Nesse sentido, de início as reivindicações eram relativamente baixas, o que ajudava a manter as contas balanceadas. No entanto, conforme os valores eram reajustados, o público jovem e saudável foi perdendo o interesse em contribuir, alimentando no XHB um momento de perda de membros.
Entendendo o mutualismo na Saúde
O conceito de mutualismo é comum em ramos nos quais existem grandes riscos. Trata-se de um conceito antigo e "igual no mundo inteiro, que surgiu a partir da necessidade de dividir riscos em contextos catastróficos, como as navegações na época das caravelas", explica Rogério Scarabel, advogado especialista em saúde, ex Diretor Presidente Substituto da Agência Nacional de Saúde Suplementar (ANS) e Advisor da Green Rock.
A título de exemplo, o advogado conta que "quando um barco se perdia, o prejuízo era enorme. Então, os donos começaram a criar grupos para financiar as viagens coletivamente, reduzindo o risco de perdas totais”.
Logo, no setor da saúde, o mutualismo segue a mesma lógica: um grupo contribui financeiramente, mesmo sem utilizar os recursos de imediato, para cobrir eventos de alto custo para os poucos que necessitam.
No entanto, vale atentar-se, porque “plano de saúde e mutualismo não são poupança. O dinheiro não é capitalizado para o futuro. Ele é usado para cobrir necessidades catastróficas, como internações de alto custo ou cirurgias complexas”, explica o advogado. Assim, “se apenas as pessoas que planejam utilizar os serviços entrarem no sistema, ele se torna insustentável”, completa Scarabel.

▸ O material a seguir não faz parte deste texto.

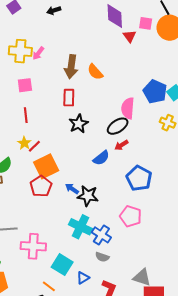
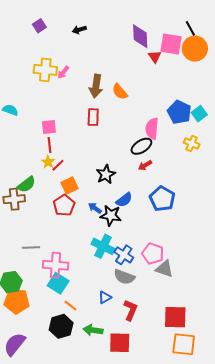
pink square: (146, 23) -> (171, 44), size x1.6
pink square: (25, 85) -> (49, 127), moved
red line: (26, 115) -> (49, 145), moved
black star: (79, 124) -> (106, 174), moved
blue semicircle: (101, 158) -> (124, 200), moved
orange square: (46, 166) -> (69, 186), size x0.7
pink pentagon: (131, 216) -> (153, 254), moved
gray semicircle: (102, 257) -> (124, 277), size x1.5
cyan square: (62, 265) -> (58, 283), moved
gray triangle: (142, 277) -> (164, 269), moved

Esse fenômeno, conhecido como seleção adversa, pode minar o equilíbrio financeiro necessário para que o mutualismo funcione. “Você precisa de muita gente contribuindo e pouca utilização para o modelo ser viável. Caso contrário, o sistema entra em colapso”, aponta o advogado.

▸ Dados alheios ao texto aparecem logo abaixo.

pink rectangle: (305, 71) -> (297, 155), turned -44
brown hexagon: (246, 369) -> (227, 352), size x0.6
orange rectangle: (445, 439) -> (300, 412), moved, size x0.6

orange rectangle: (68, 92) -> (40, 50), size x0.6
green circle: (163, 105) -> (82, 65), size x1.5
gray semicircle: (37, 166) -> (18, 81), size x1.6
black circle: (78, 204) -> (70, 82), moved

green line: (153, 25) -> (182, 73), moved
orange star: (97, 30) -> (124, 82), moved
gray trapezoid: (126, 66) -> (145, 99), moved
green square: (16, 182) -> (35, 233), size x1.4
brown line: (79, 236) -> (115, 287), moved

Xiang Hu Bao x Seguros no Brasil
Quando comparado ao que vemos no Brasil, o Xiang Hu Bao apresenta diferenças fundamentais entre saúde suplementar e o SUS. “No SUS, você tem duas fontes de pagamento: o rico paga pelo pobre e o mais novo pelo mais velho”, explica Rogério Scarabel.
Enquanto isso, o setor privado brasileiro mantém contratos com prazos definidos e que são desenhados para atender eventos catastróficos. “Um plano de saúde não é uma poupança. O dinheiro que você paga mensalmente é para custear a necessidade de outros. E, no futuro, quando você precisar, outras pessoas estarão pagando por você”, reitera Scarabel.

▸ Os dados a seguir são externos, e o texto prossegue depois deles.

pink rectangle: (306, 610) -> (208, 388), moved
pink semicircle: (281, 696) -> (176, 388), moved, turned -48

Assim, uma das lições mais importantes que o Xiang Hu Bao mostra é a importância de estruturar sistemas com uma base ampla de contribuintes, combinada com mecanismos de regulação que minimizem o uso indevido. Como destaca o advogado, “o mutualismo é, antes de tudo, um ato de solidariedade coletiva. Ele depende de confiança e de um equilíbrio rigoroso entre contribuição e utilização”, conclui Scarabel.
No fim, o Xiang Hu Bao buscou preencher uma lacuna na cobertura de saúde da China. E de fato, por um tempo conseguiu ajudar milhares de pessoas. Entretanto, seu encerramento sugere que existem limites para a inovação no setor de seguros. Sem um arcabouço regulatório estruturado e um modelo de negócios financeiramente viável, a sustentabilidade de longo prazo pode não acontecer.